The new addition to the Park Street side of the existing facility is expected to open its doors to students in fall 2007. Construction will require demolition of a university-owned building at 905 University Ave., home to several campus offices, which will be relocated.
The new facility has a price tag of $40 million. In addition to the $20 million Grainger gift, there will be $10 million in gift funds and $10 million in general fund-supported borrowing.
The 125,000-square-foot addition will allow separation between undergraduate and graduate programs and provide the space required for graduate programs with a significant component of applied learning.

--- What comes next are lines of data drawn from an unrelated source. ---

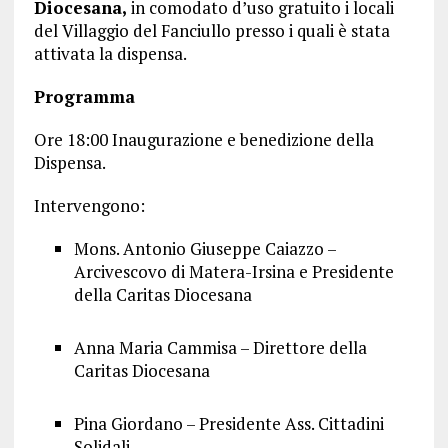
Diocesana,
in comodato d’uso gratuito i locali
del Villaggio del Fanciullo presso i quali è stata
attivata la dispensa.
Programma
Ore 18:00 Inaugurazione e benedizione della
Dispensa.
Intervengono:
Mons. Antonio Giuseppe Caiazzo –
Arcivescovo di Matera-Irsina e Presidente
della Caritas Diocesana
Anna Maria Cammisa – Direttore della
Caritas Diocesana
Pina Giordano – Presidente Ass. Cittadini
Solidali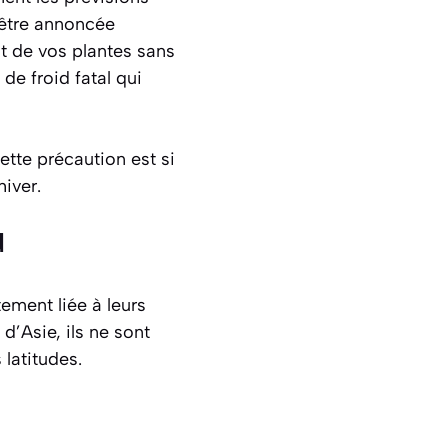
 être annoncée
nt de vos plantes sans
de froid fatal qui
ette précaution est si
hiver.
d
ement liée à leurs
d’Asie, ils ne sont
latitudes.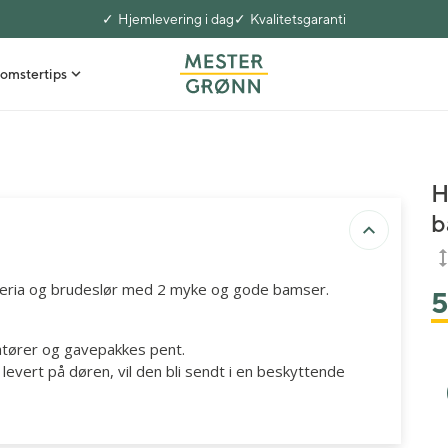
Hjemlevering i dag
Kvalitetsgaranti
omstertips
H
b
emeria og brudeslør med 2 myke og gode bamser.
ratører og gavepakkes pent.
evert på døren, vil den bli sendt i en beskyttende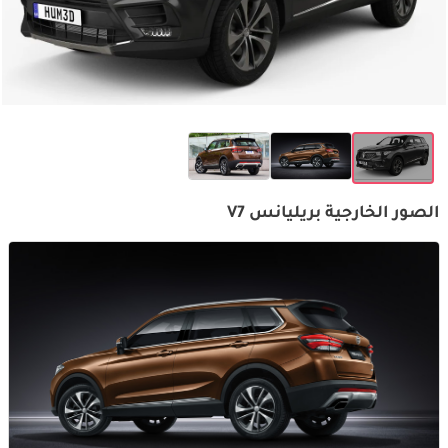
الصور الخارجية بريليانس V7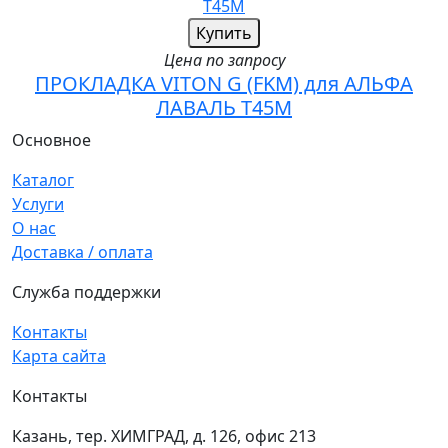
Купить
Цена по запросу
ПРОКЛАДКА VITON G (FKM) для АЛЬФА
ЛАВАЛЬ T45M
Основное
Каталог
Услуги
О нас
Доставка / оплата
Служба поддержки
Контакты
Карта сайта
Контакты
Казань, тер. ХИМГРАД, д. 126, офис 213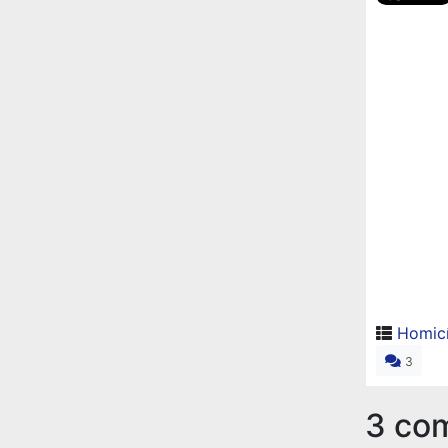
Homicí
3
3 co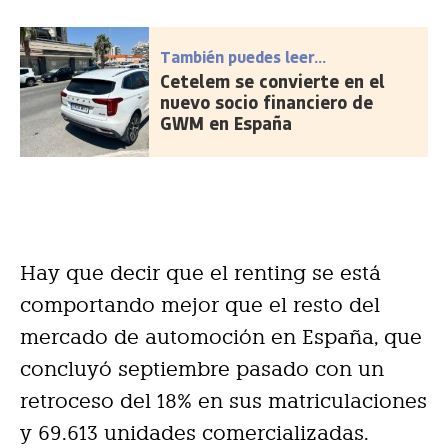
También puedes leer...
Cetelem se convierte en el
nuevo socio financiero de
GWM en España
Hay que decir que el renting se está
comportando mejor que el resto del
mercado de automoción en España, que
concluyó septiembre pasado con un
retroceso del 18% en sus matriculaciones
y 69.613 unidades comercializadas.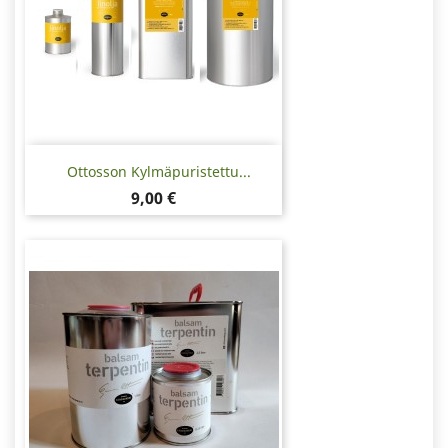
Ottosson Kylmäpuristettu...
Hinta
9,00 €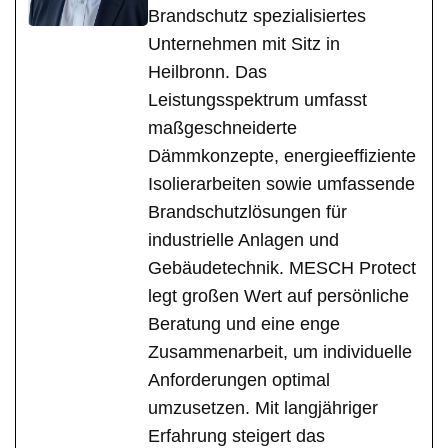
Brandschutz spezialisiertes
Unternehmen mit Sitz in
Heilbronn. Das
Leistungsspektrum umfasst
maßgeschneiderte
Dämmkonzepte, energieeffiziente
Isolierarbeiten sowie umfassende
Brandschutzlösungen für
industrielle Anlagen und
Gebäudetechnik. MESCH Protect
legt großen Wert auf persönliche
Beratung und eine enge
Zusammenarbeit, um individuelle
Anforderungen optimal
umzusetzen. Mit langjähriger
Erfahrung steigert das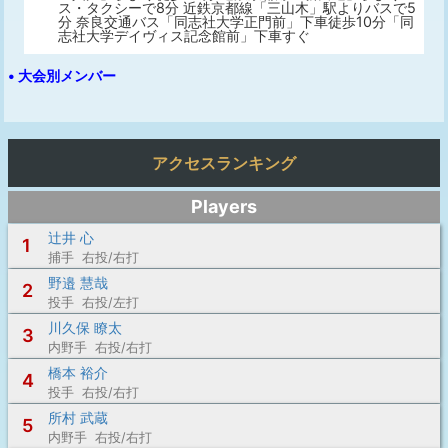
ス・タクシーで8分 近鉄京都線「三山木」駅よりバスで5
分 奈良交通バス「同志社大学正門前」下車徒歩10分「同
志社大学デイヴィス記念館前」下車すぐ
• 大会別メンバー
アクセスランキング
Players
辻井 心
1
捕手 右投/右打
野邉 慧哉
2
投手 右投/左打
川久保 瞭太
3
内野手 右投/右打
橋本 裕介
4
投手 右投/右打
所村 武蔵
5
内野手 右投/右打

The expansion also will create opportunities for enhanced curricular and co-curricular programming for undergraduate business students.
“This is an exciting and rare opportunity, for which we are most grateful,” says School of Business Dean Michael M. Knetter. “The new MBA wing will propel the quality of our professional programs, which are a critical part of the economic infrastructure that enables business to thrive in the state.
“It is no accident that every regional hot spot in the new economy – from Silicon Valley to Research Triangle Park to Austin – has one or more elite business schools that augment the pool of managerial talent through their MBA and executive programs as well as their alumni networks. That is the role we aim to play in Wisconsin,” Knetter said.
The Grainger gift comes at a key time for the School of Business, which has just completed an innovative makeover of its MBA program to focus on career specializations. The new program, which will start in the 2004-05 academic year, allows MBA students to tailor their graduate school experience in one of 14 career specializations, which include areas such as applied security analysis, supply chain management, product management and applied corporate finance.
“Students must choose their career focus as they begin the program,” Knetter explained. “Our history has shown that when you have a cadre of students committed to an area, they develop a stronger connection to their profession and to the school.”
The Grainger Foundation was established in 1952 by William Wallace Grainger, founder of W.W. Grainger, Inc., the leading broad line supplier of facilities maintenance products in North America. The foundation has provided substantive support over the years to a broad range of organizations, including educational, medical and cultural institutions. David and Juli Grainger, who now direct The Grainger Foundation, are both UW-Madison graduates.